Dall’altra parte, c’è Luca Iannilli. Difeso da un legale esperto, ha smontato le accuse a suo carico, ottenendo l’assoluzione totale. Un respiro di sollievo, un nuovo inizio per lui. Gli altri tre, invece, hanno scelto di patteggiare; tra loro spicca un volto noto: il dipendente infedele che ha contribuito a tradire la propria agenzia. Risarcendo il danno, hanno concordato una pena di 2 anni e 6 mesi ciascuno. La comunità, che ha seguito l’evolversi della situazione, si interroga su quali valori motivino simili azioni.
Il colpo da 14mila euro e il tradimento
Era settembre, e un commando armato aveva fatto irruzione nell’agenzia, dirigendosi sicuro verso un bottino di quattordicimila euro. Una cifra inusuale, tale da alzare subito il livello di sospetto. Gli inquirenti hanno avvertito il campanello d’allarme: i flussi di denaro non erano un segreto per chi lavorava dentro. L’intuizione si è rivelata esatta: il basista era un dipendente. Le indagini, condotte dal pm Annalisa Imparato della Procura di Santa Maria Capua Vetere, hanno portato alla luce dettagli inquietanti grazie alle immagini di videosorveglianza e a un’accurata attività sul territorio.

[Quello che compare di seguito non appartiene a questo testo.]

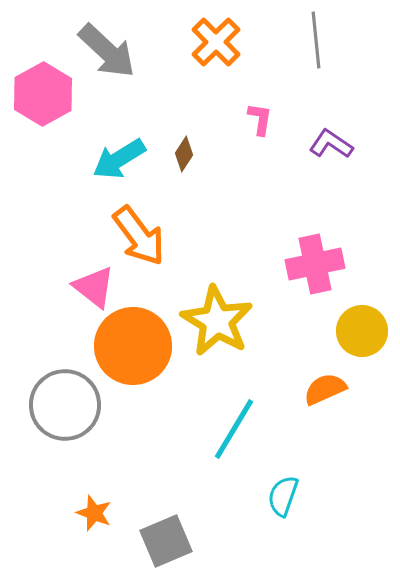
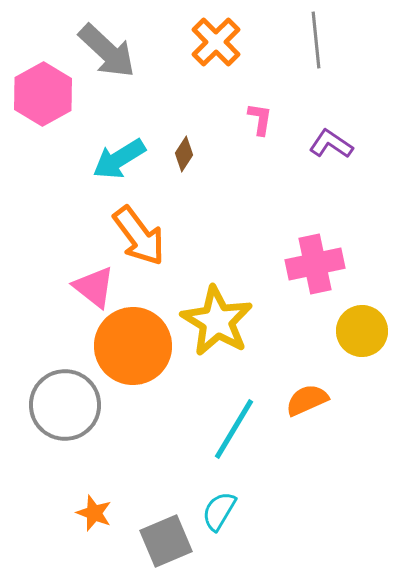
orange semicircle: moved 18 px left, 11 px down
cyan semicircle: moved 64 px left, 15 px down; rotated 12 degrees clockwise
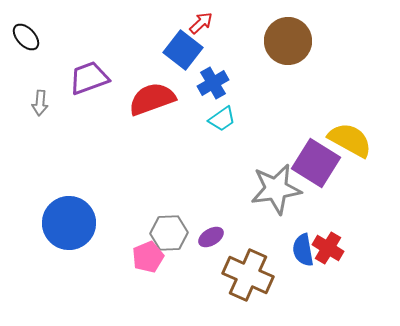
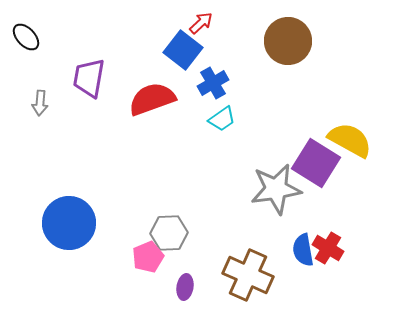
purple trapezoid: rotated 60 degrees counterclockwise
purple ellipse: moved 26 px left, 50 px down; rotated 50 degrees counterclockwise
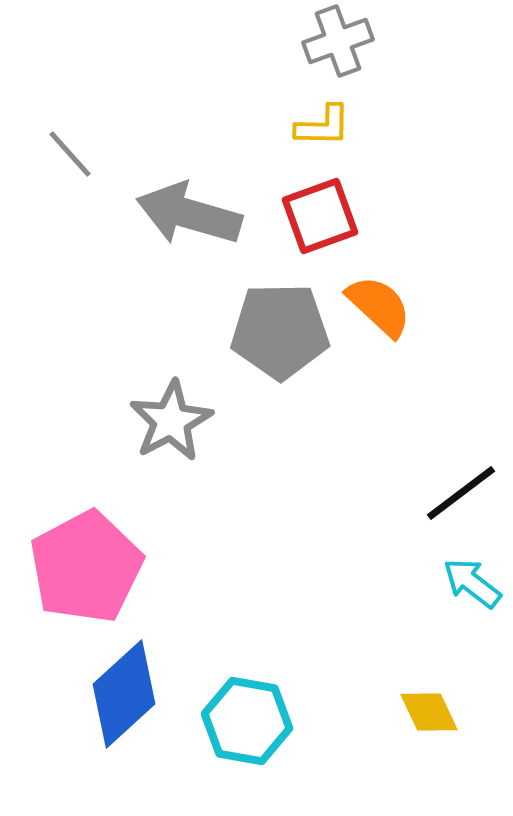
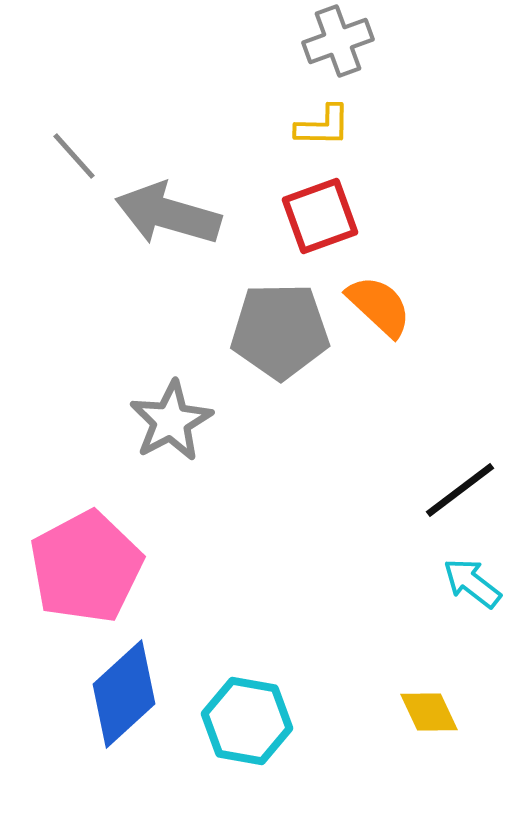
gray line: moved 4 px right, 2 px down
gray arrow: moved 21 px left
black line: moved 1 px left, 3 px up
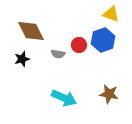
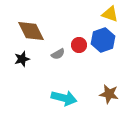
yellow triangle: moved 1 px left
gray semicircle: rotated 40 degrees counterclockwise
cyan arrow: rotated 10 degrees counterclockwise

Il vicequestore Pasquale Lamitella e Gianluca Tuccillo della Squadra Mobile avevano spiegato in Questura le modalità di esecuzione dell’operazione che ha portato all’arresto dei cinque giovani di Castel Volturno e al sequestro di un’arma con matricola abrasa, rinvenuta in possesso di uno dei complici. Una narrazione di vita e crimine che lascia un segno profondo, interrogando la comunità su giustizia e perdono.
In una realtà come quella di Castel Volturno, episodi del genere si pongono come riflessione cruciale sulla moralità e sulle scelte che ci definiscono. Perché, alla fine, è il tessuto sociale che ne soffre le conseguenze.